[PROBLEM DETAILS] From the entries below, transcribe exactly the lines between the line holding "For every named" and the line holding "info@prospekt.it (282, 2378)", inclusive; skip all other lines.

[EXERCISE INPUTS]
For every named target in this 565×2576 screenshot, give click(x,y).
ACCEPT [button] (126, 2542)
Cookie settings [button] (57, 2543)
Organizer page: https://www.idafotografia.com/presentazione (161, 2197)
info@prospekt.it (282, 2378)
--
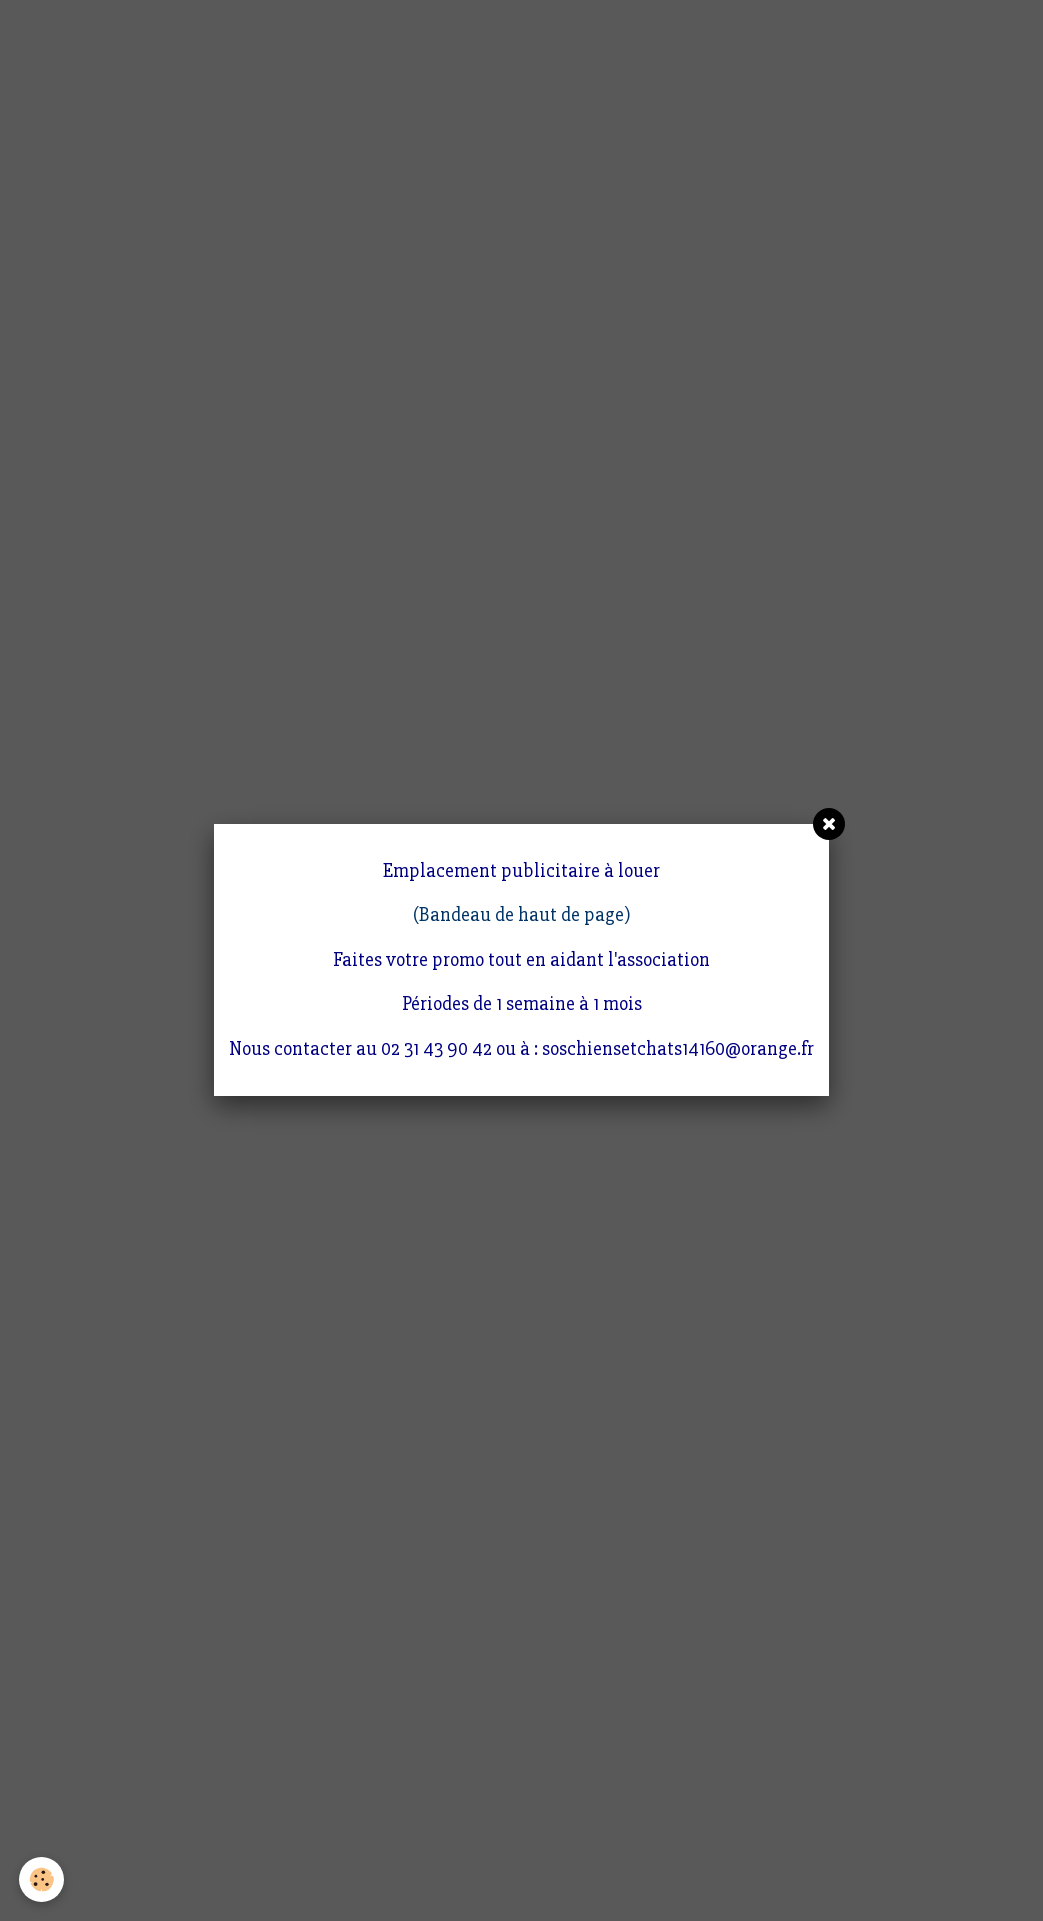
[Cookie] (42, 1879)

[SOLUTION FOR THIS EXERCISE]
For every named target in this 565×2576 screenshot, give click(x,y).
ACCEPT [button] (126, 2542)
Cookie settings [button] (57, 2543)
Organizer page: https://www.idafotografia.com/presentazione (161, 2197)
info@prospekt.it (282, 2378)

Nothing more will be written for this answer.